Sid Salter Column
Published 12:00 am Friday, October 7, 2011
STARKVILLE – What an incredibly convenient story New York Times reporter Campbell Robinson dropped into Mississippi to write about the current political anemia of the Democratic Party in the South with the 2011 governor’s race in this state as the backdrop.
After what I’m sure was an exhaustive examination, Robinson concluded, as the headline on his story trumpeted: “For politics in the South, race divide is defining.” The gist of the story, like so many before it, is that the Republican “Southern Strategy” worked and that whites in the South won’t vote for Democrats because of race.
In what I’m certain was a matter of sheer coincidence, The Times reporter went to my hometown of Philadelphia to follow Democratic nominee Johnny DuPree’s campaign. On the day in question, DuPree was speaking to the local Rotary Club.
That coincidence laid the groundwork for the reporter to mention that the Ku Klux Klan murdered civil rights workers Andrew Goodman, Michael Schwerner and James Chaney in Neshoba County in 1964 and that Republican Ronald Reagan kicked off his successful 1980 campaign for president at the Neshoba County Fair.
Citation of those events is an opportunity to illustrate what the Times through various writers has argued since 1980 – that Reagan’s speech at Neshoba represented some type of philosophical handoff of the baton of racism from the old racist Democrats of the 1960s to the new racist Republicans in 1980 and beyond.
That argument fails on any number of levels. First and foremost is the size and scope of the Democratic Party’s political turf in Mississippi against a GOP that couldn’t elect a governor in Mississippi until 1991. Democrats control the Mississippi House, are within striking distance in the state Senate, and control the majority of municipal and county governments statewide. To his credit, the visiting reporter admitted that a 92 percent white majority in Alcorn County elected Eric Powell as their state senator in 2007, but found a source who said that wouldn’t survive the GOP’s political onslaught.
By contrast, Republicans dominate the state’s congressional delegation and statewide offices. No arguments there, but that fact begs the question of why and once again The Times lays the blame or credit – depending on one’s political allegiance – for that fact at the feet of racism.
So let me understand this: Mississippians will elect Democrats in local and county politics and in state legislative politics, but not at the highest levels. Racism in Mississippi apparently gets stronger when we got to the political level of agriculture commissioner than it does for mayor or sheriff or even state senator.
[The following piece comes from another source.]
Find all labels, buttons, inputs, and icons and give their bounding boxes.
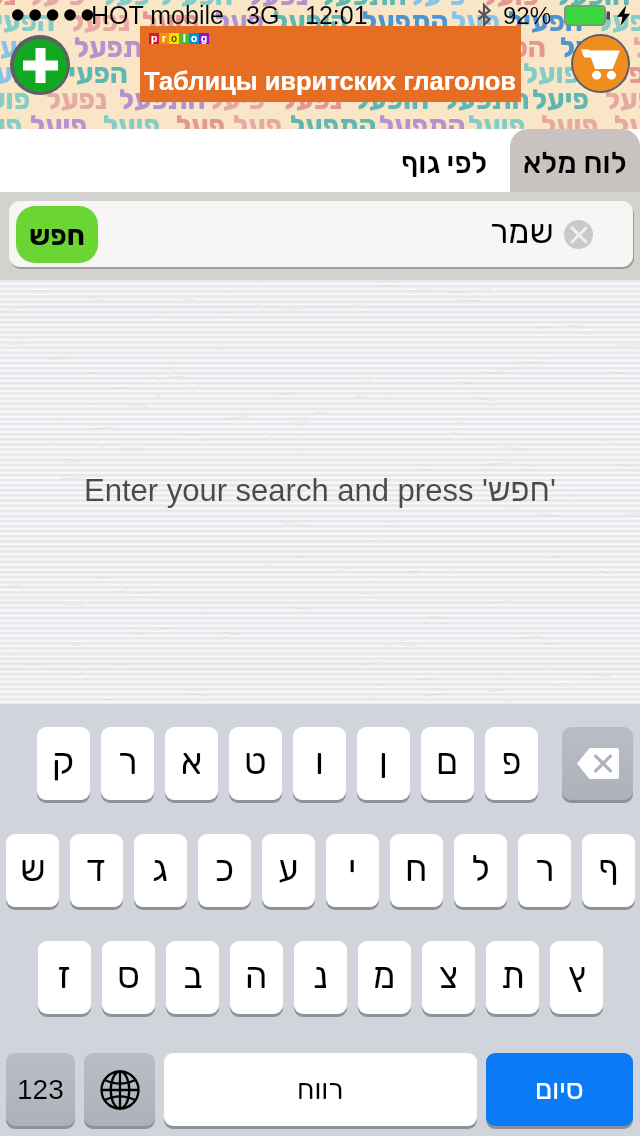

A more rational assessment might be that in local, county, even state legislative politics, social issues aren’t part of the political debate. In Mississippi, for good or ill, there remains a rather wide chasm between Democratic Party philosophies on issues like gun rights, abortion, and the priorities for which the nation taxes and spends. In local politics, it’s character and competence. Party matters less.
In choosing Philadelphia, Mississippi, as the backdrop for the story alleging that race is the great divide between Democrats and Republicans and white and blacks, the Times reporter ignored one inconvenient truth – the fact that Philadelphia has an African-American Democrat mayor elected by a white majority that votes Republican in presidential elections.
So the white majority in Neshoba County were racist on rejecting a black Democrat president, but not racist on electing a black Democrat mayor? And they are meant to be the examples of why the Democratic Party can’t win statewide in Mississippi and in the South? The logic of that conclusion by the nation’s newspaper of record eludes me – but it sticks to a consistent script.